US Production Companies will beat overseas knives in terms of IKC interest.

Its been a while now that US companies have been consolidating designs, upgrading steels, and paying attention to trends. It used to be that they were just overwhelmed by the innovation coming from overseas, especially in the area of self-published blades, but the tides have turned. Self-published blades are, to put it mildly, in a massive rut and the stuff shown off at SHOT Show 2025 (ten notables coming next week) look amazing. The Provoke x Axe and the Sage 6 in S90V alone look better than any of the self-published blades out there. Of course we still see WAY TOO MUCH 8Cr(ap) steel from some US companies, but even that seems to be abating. When you consider small production companies like Koenig, Machinewise, Oz, and TRM, I think we will see a rebirth of US made stuff while the overseas stuff enters its gilded lily phase.

Blade stock will get thinner.

Triple H was a consultant for Stephen Amell’s wrestling drama Heels. During an interview, Stephen said that Triple H gave him one piece of advice about working in the ring—slow it down. He said, essentially, when you get in there, slow it down to half speed. Then see how the crowd reacts and slow it down again. And when you think you can’t go any slower, slow it down one more time. Wrestling is story telling and building to a climax is the key to telling a great story (and great other stuff…).

If I were giving advice to knife companies about knife design, I would borrow this idea when talking about blade stock. Overwhelmingly, blade geometry determines a knife’s performance and the single biggest factor there is blade thickness. So if you want a knife to slice like a laser, make the blade stock thin. If you think it is thin enough, cut it in half. Once there, do it again. The days of CHONKY boys being accepted because the IKC didn’t know better and wanted as much Mall Ninja shit as possible are over. We have the steel. We have the market forces. We have more than a hundred years of traditional folders that tell us thin works best. So MAKE BLADES THIN AGAIN.
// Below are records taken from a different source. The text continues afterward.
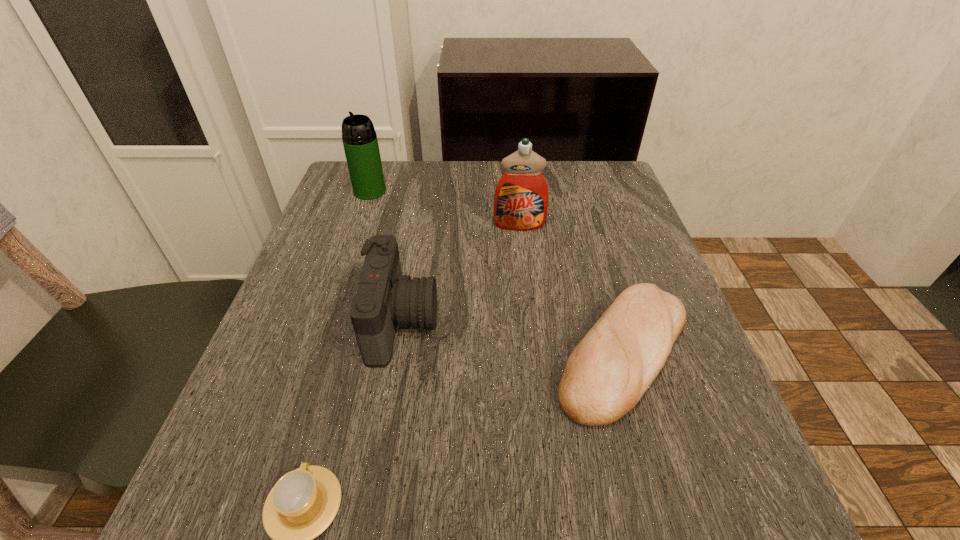 Find the location of a particular element. free space between the detergent and the second shortest object is located at coordinates (571, 289).

Find the location of a particular element. The width and height of the screenshot is (960, 540). vacant space that is in between the bread and the detergent is located at coordinates (571, 289).

Locate an element on the screen. This screenshot has width=960, height=540. free space between the fourth tallest object and the thermos bottle is located at coordinates (496, 272).

Find the location of a particular element. This screenshot has width=960, height=540. unoccupied area between the farthest object and the detergent is located at coordinates (444, 208).

The height and width of the screenshot is (540, 960). In order to click on empty space that is in between the detergent and the farthest object in this screenshot , I will do `click(444, 208)`.

Identify the location of object that can be found as the closest to the second shortest object. The width and height of the screenshot is (960, 540). (521, 198).

Identify the location of the closest object to the second shortest object. This screenshot has width=960, height=540. (521, 198).

The width and height of the screenshot is (960, 540). Find the location of `free space that satisfies the following two spatial constraints: 1. from the spout of the bread; 2. on the left side of the thermos bottle`. free space that satisfies the following two spatial constraints: 1. from the spout of the bread; 2. on the left side of the thermos bottle is located at coordinates (316, 353).

What are the coordinates of `blank space that satisfies the following two spatial constraints: 1. at the lens of the fourth tallest object; 2. on the right side of the third shortest object` in the screenshot? It's located at (396, 353).

The width and height of the screenshot is (960, 540). Identify the location of free spot that satisfies the following two spatial constraints: 1. on the front surface of the detergent; 2. at the lens of the camera. (530, 322).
But here is the real kicker and why I think this will happen—its cheaper. Steel is basically sold by volume and thin stock is cheaper than thick stock. So when the highest performance option is the CHEAPER option, companies will take that path. Thin is in.

We will get a new top end steel.

Its about time. Magnacut has stood at the top of the heap for almost two years, something that is unheard of in the modern cutlery business, but it is about time for that to change. I don’t want or need a new steel, to be clear, but the popularization of MIM tech seems to presage a new age of knife steels. The Magpul Breslau runs metal injected molded S35VN for a blade with amazing details and no waste. That alone seems like a good reason for companies to change over to something new.

The FSA will fall and there will be a boom in autos.

This is more of a hope than a prediction, but we do have an unprecedented alignment of political forces that make 2025 the most likely year yet to spell the end of the dumbest law in knifedom—the Federal Switchblade Act. With pro-2A forces controlling the White House and all three legislative branches (yes, let’s not kid ourselves, the modern Supreme Court is an utter failure as an institution and is nothing more than the US’s smallest and least informed legislature), the FSA should die an ignominious death this year. That, in turn, will lead to an explosion of autos. These knives are pretty easy to make and will sell very, very well for a while, so why not? In the same way that the tobacco industry was ready for the legalization of marijuana, knife companies are undoubtedly sitting on terabytes of CAD files for autos. Let’s go.